Именно там, над местом их вынужденной посадки, несколько дней спустя, 3 октября, произошла катастрофа, на которую тут же наложили гриф «совершенно секретно». В 1988 году я работал в Хабаровске собкором газеты «Воздушный транспорт» и, готовя статью к очередному юбилею перелёта, разыскал участников тех событий. Они мне и открыли, сколько мужских жизней было отдано за трёх девушек, удостоенных за рекорд звёзд Героев Советского Союза. Мой рассказ - о встречах с очевидцами трагедии – обратной стороне того 85-летней давности триумфа.
– Провожали нас в то утро на аэродроме и комиссия правительственная по перелёту, и корреспонденты, и летчики. Смотрю, у Марины глаза огромные от испуга: «Валя, у меня аппаратура не работает...». Я ей: «Скажи, что машины на земле мешают, всему поверят». Нарком оборонной промышленности, к примеру, там был, Каганович, откуда ему радиодело знать? А тут к самолету Картушев, заместитель начальника Гражданского воздушного флота, направляется. Ну, думаю, попались... Командую девушкам по местам. Сама на крыло к своей кабине встала, делаю всем рукой: «До свиданья!». (Фрагмент записи моего разговора с Валентиной Гризодубовой)
Розыски самолёта
Валентин Николаевич Шмидт, работавший в 1938 году начальником гидроаэропорта (многие самолёты тогда были на поплавках) в Комсомольске-на-Амуре вспоминает:
– О вылете нам телеграфировали «молнией». И два наших радиста круглосуточно прослушивали волну «Родины». И Николаевск, и Нижняя Тамбовка – все следили за ними. В эфире всё время была тишина, а газеты писали, будто связь с землёй девушки держали до Байкала, после чего экипаж пропал и место его посадки – не обнаружено.

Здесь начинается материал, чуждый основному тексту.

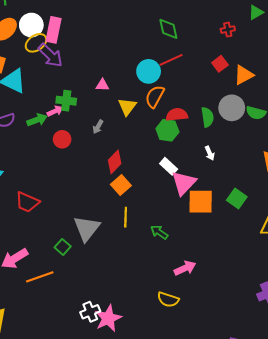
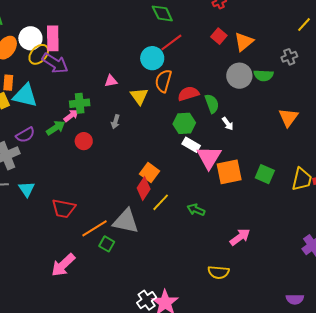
green semicircle: (207, 117) -> (212, 104), moved
green hexagon: (167, 130) -> (184, 123), moved
red diamond: (115, 162) -> (144, 188), moved
green square: (237, 198) -> (265, 174), moved
yellow line: (126, 217) -> (161, 202), turned 54
gray triangle: (87, 228) -> (126, 221), turned -44
pink arrow: (185, 268) -> (240, 237), moved
orange line: (40, 277) -> (95, 228), moved

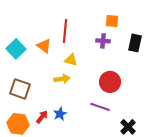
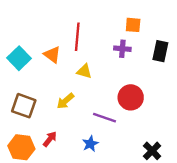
yellow arrow: (62, 79) -> (65, 101), moved, turned 147
purple line: (100, 107) -> (105, 118), moved
blue star: (60, 114) -> (90, 144), moved

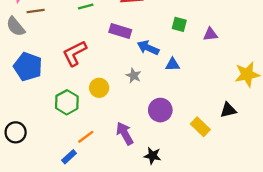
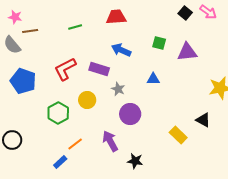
purple rectangle: (120, 31) -> (99, 69), moved
purple triangle: (210, 34) -> (187, 52), size x1.5
blue arrow: (148, 48) -> (121, 50), moved
purple circle: (160, 110) -> (130, 114), moved
black triangle: (228, 110) -> (203, 120), turned 42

Шли дни. Кончался сентябрь. Прочёсывание воздушными судами и пешими партиями тысячевёрстных пространств Дальнего Востока напоминало – по неимоверности – отыскание в стоге сена патефонной иглы. И подчас не благодаря, а вопреки намерениям спасателей происходили как трагические случайности, так и счастливые развязки в той эпопее.
– Официально розыски были поручены военным товарищам, – рассказывает москвич Владимир Михайлович Пегов, тогдашний секретарь Комсомольского горкома ВКП (б).
– Директив нам никаких не было, но начальник городского телеграфа Грабовский мне говорит, что кого-то ищут. Скорее всего – «Родину». Причём мнение у военных сложилось, что экипаж исчез где-то в Забайкалье, под Читой. А там граница рядом, и больше всего боялись, как бы самолёт не попал в Маньчжурию. Никого не спрашивая, я решил обследовать свой район для очищения совести. Запросили мы по району о самолёте, а из края нас за ту самодеятельность одёрнули, не там-де ищите.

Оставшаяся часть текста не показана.